What's Visible from Here
"I learned more about the economy from one South Dakota dust storm than I did in all my years of college." – Hubert Humphrey
We write as a hot sunny week in Berkeley has receded into a more typical summer fog. The immediate view is somewhat unclear; however, a larger pattern is visible.
We don't think that the two-year old rally in the global stock market is ultimately sustainable. Here and overseas, governments and their regulators have pulled out the stops to ensure a restoration of confidence in the financial system and in the markets. What we haven't seen is a commitment to fixing some of the things that got us into so much trouble in the first place. Money is very cheap - after accounting for mild inflation, short-term interest rates are below zero. Risk has not only been tolerated by authorities in this environment, it's been flat-out encouraged. Certain technology-driven companies are undergoing hot IPOs. Wall Street is back to speculative excess; in a way, it never really stopped such excess. A massive slowdown in government spending is now coming on the heels of the massive slowdown in corporate spending. Jobs are still scarce. National debt is piling up here and in Europe.
Why is it that we are back to the future, with the same set of problems we had before? As bad as the market and economic collapse was during 2008 and into the first months of 2009, many of the problems that led to it have not yet been removed from the system, and many of the financial imbalances not yet completely stabilized.
We find a useful analogy for this view in the history of forest management. The national parks service learned that to fight wildfires at all costs across any parkland that burned was not the right policy. After many decades of effort in the first half of the twentieth century, they found that fighting fires at all costs led to more fuel coming along for an even bigger fire later. This of course was potentially much more damaging to the ecosystem, and also made it problematic for the park service to fulfill its mission. As a consequence the decision was made to, in part, let burns that started from natural causes such as lightning actually course through the forests to a certain extent. In other cases where humans had settled closer in, the preventive measure was taken to physically remove the fuel for the future fire - the detritus from the forest - through a painstaking process of pruning and collection.

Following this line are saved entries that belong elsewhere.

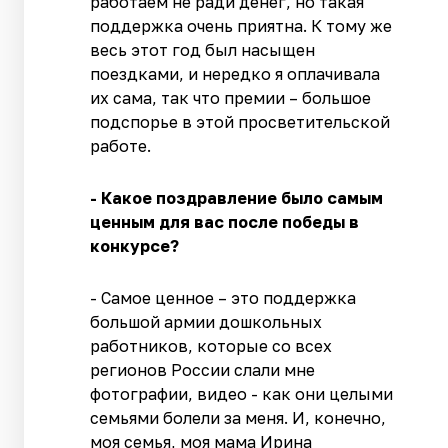
работаем не ради денег, но такая
поддержка очень приятна. К тому же
весь этот год был насыщен
поездками, и нередко я оплачивала
их сама, так что премии – большое
подспорье в этой просветительской
работе.
- Какое поздравление было самым
ценным для вас после победы в
конкурсе?
- Самое ценное – это поддержка
большой армии дошкольных
работников, которые со всех
регионов России слали мне
фотографии, видео - как они целыми
семьями болели за меня. И, конечно,
моя семья, моя мама Ирина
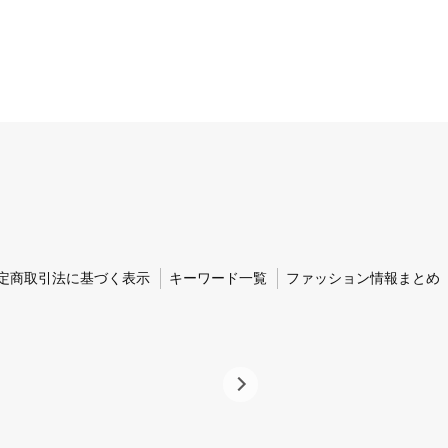
定商取引法に基づく表示
キーワード一覧
ファッション情報まとめ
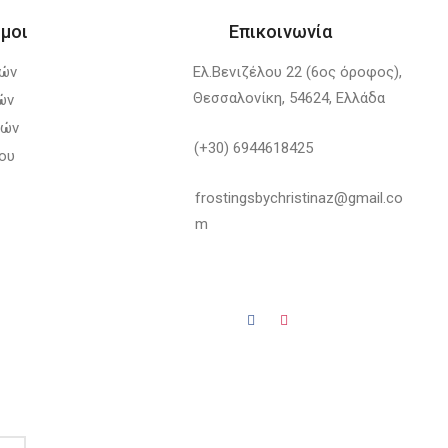
μοι
Επικοινωνία
λών
Ελ.Βενιζέλου 22 (6ος όροφος),
Θεσσαλονίκη, 54624, Ελλάδα
ών
φών
(+30) 6944618425
ου
frostingsbychristinaz@gmail.co
m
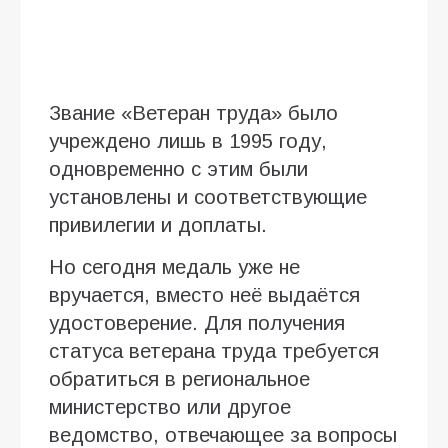
Звание «Ветеран труда» было
учреждено лишь в 1995 году,
одновременно с этим были
установлены и соответствующие
привилегии и доплаты.
Но сегодня медаль уже не
вручается, вместо неё выдаётся
удостоверение. Для получения
статуса ветерана труда требуется
обратиться в региональное
министерство или другое
ведомство, отвечающее за вопросы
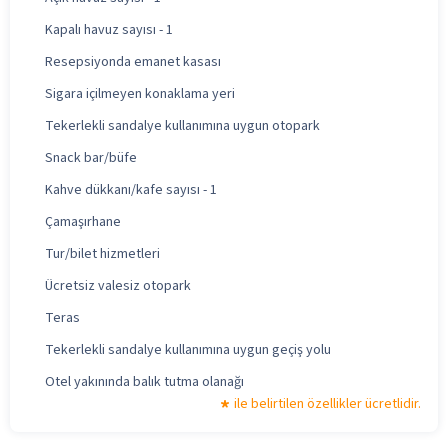
Kapalı havuz sayısı - 1
Resepsiyonda emanet kasası
Sigara içilmeyen konaklama yeri
Tekerlekli sandalye kullanımına uygun otopark
Snack bar/büfe
Kahve dükkanı/kafe sayısı - 1
Çamaşırhane
Tur/bilet hizmetleri
Ücretsiz valesiz otopark
Teras
Tekerlekli sandalye kullanımına uygun geçiş yolu
Otel yakınında balık tutma olanağı
ile belirtilen özellikler ücretlidir.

Neither of these sensible control methods - pruning or controlled burning - has come about in our financial system in the aftermath of the "wildfire" that burned through our market and our economy in 2008-2009. This increases our concern about future downside volatility in the markets.
We have been talking with you about the continued caution we think is needed in this environment for some time. We feel that on balance of all the evidence to date, this caution is more warranted than ever. Europe is in grave danger of becoming economically unstable in the coming few years, and the way it may do so may once again threaten the American economy as well. Much of our ability to resolve economic problems and thus to move forward with a more healthy outlook rests with a political situation that has become increasingly dysfunctional, particularly on issues related to taxes, spending and the deficit. Several generations of financial analysis have been predicated on the existence of a 'risk-free rate' of return, that is, the return received on a longer-term U.S. debt security. At this moment in economic history, however, we wonder if analysts may not justifiably shift their attention from the question of 'what is the risk-free rate,' to 'is there a risk-free rate', thus raising the thorny issue of intrinsic risk in the largest and strongest economy globally. These are not problems that make us sanguine about the potential for intermediate-term capital appreciation.
Of course, we don't know at which exact moment our caution will be most warranted. Since around August of 2010 the market has moved blithely up on news of easy monetary policy and on a human predilection for drawing a straight line forward from our most recent experience - not on fundamentals. Historically we have observed that this could go on for awhile. We don't think it is a good idea, though, even as your portfolios lag the overall stock market this year to date, to chase the storm.
We continue to tilt your portfolios away from the U.S. dollar, and instead are emphasizing non-U.S. government bonds of high quality and short duration, stocks of high quality companies globally with strong balance sheets, opportunistic corporate debt securities, and gold. In the U.S., we are more focused on investments that emphasize income - yield and dividends - than on capital appreciation. We think this is appropriate pursuit of opportunity, even as we expect trouble ahead. As an Italian proverb points out, "since the house is on fire, let us warm ourselves." We continue to seek positive return for you in this environment, even as we ramp up the caution.
This is a general assessment of client portfolios and does not reflect the specific circumstance of every client.